As the largest HIV/AIDS outbreak in Indiana’s history roils this Hoosier hamlet, it reflects the changing face of the epidemic in the U.S., as a disease that once primarily afflicted gays and minorities in deep-blue cities rises in rural red states. This new evolution of HIV is also forcing a new generation of Republican policymakers to confront its orthodox opposition to remedies such as government-funded needle-exchange programs.

Over the past decade, the virus cascaded from urban cities like San Francisco, New York and Washington, D.C., into poor, rural swaths of red states in middle America–opening a new front in the national fight against the spread of HIV. “It started in the coastal states among middle-class white gay men, and then the epidemic evolved into affecting more and more minorities in the South,” says Carlos del Rio, an AIDS researcher at Emory University in Atlanta. “Obviously, now the epidemic is changed. Now, what we’re seeing is it impacting the rural communities.”

In this Indiana burg, the virus is not spreading among networks of gay men, but in rapid, cluster-like fashion within jobless white families who inject prescription painkillers with dirty needles.

“This is an HIV outbreak in a rural setting that is linked to an injection drug use,” says Jennifer Walthall, Indiana’s deputy state health commissioner. “That hasn’t been seen in the U.S. to date.” Since November, Walthall’s state health department has identified 163 cases of new HIV infections, including three preliminary positives. Eighty percent also tested positive for hepatitis C. “This was not on the radar,” Walthall says.

In April, Walthall’s office, along with the Centers for Disease Control and Prevention, issued a health advisory to public health departments nationwide–a preemptive salvo to stave off similar outbreaks among injection drug users. The missive targeted health departments in rural counties east of the Mississippi River, where opioid abuse and needle-borne infections are spiking, according to the CDC.

Scott County’s outbreak was so severe that Indiana Gov. Mike Pence, long an opponent of funding needle exchanges as a member of Congress, issued an executive order in March that gave local health officials authority to establish a “limited and focused” 30-day needle exchange. Last Thursday, Jerome Adams, Indiana State Health Commissioner, declared a public health emergency in Scott County through May 2016, extending the needle exchange in Austin for another year. In Kentucky, where new HIV and hepatitis C infections are also skyrocketing, state lawmakers approved in March a law that would allow health departments and local governments to launch their own needle exchanges.

Such moves by Republican governors and legislators would have once been considered GOP heresy. A federal ban on funding such exchanges has deep roots. In 1988, during a debate over passage of the appropriations bill for the Departments of Labor, Health and Human Services, and Education, North Carolina Republican Sen. Jesse Helms introduced a rider that effectively banned federal funding of needle exchanges (specifically, the language applied to anything that “promote[d] or encourage[d] homosexual sexual activities”).
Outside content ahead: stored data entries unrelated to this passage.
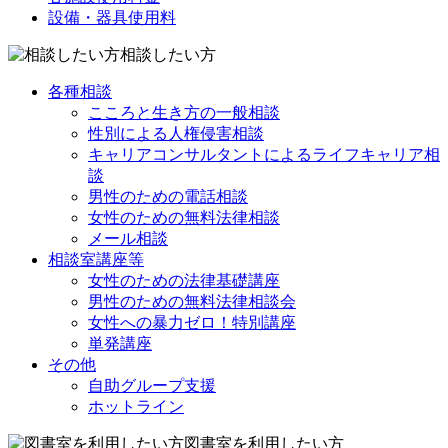
設備・器具使用料
相談したい方
各種相談
こころと生き方の一般相談
性別による人権侵害相談
キャリアコンサルタントによるライフキャリア相
談
男性のための電話相談
女性のための無料法律相談
メール相談
相談室講座等
女性のための法律基礎講座
男性のための無料法律相談会
女性への暴力ゼロ！特別講座
単発講座
その他
自助グループ支援
ホットライン
図書室を利用したい方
A decade later, in 1998, President Bill Clinton’s administration endorsed the idea of needle exchanges–though didn’t go so far as to propose a reversal of the federal funding ban. “Well, as long as your needle is clean, what’s a little heroin or cocaine among friends?” then-House Speaker Newt Gingrich responded, sarcastically. “Your government would like to give you a free needle but doesn’t have the courage to do it.”

In December of 2009, President Barack Obama, backed by congressional Democrats, overturned the ban. And two years later, in 2011, House Republicans reinstated it.

I don’t think that I even need to comment.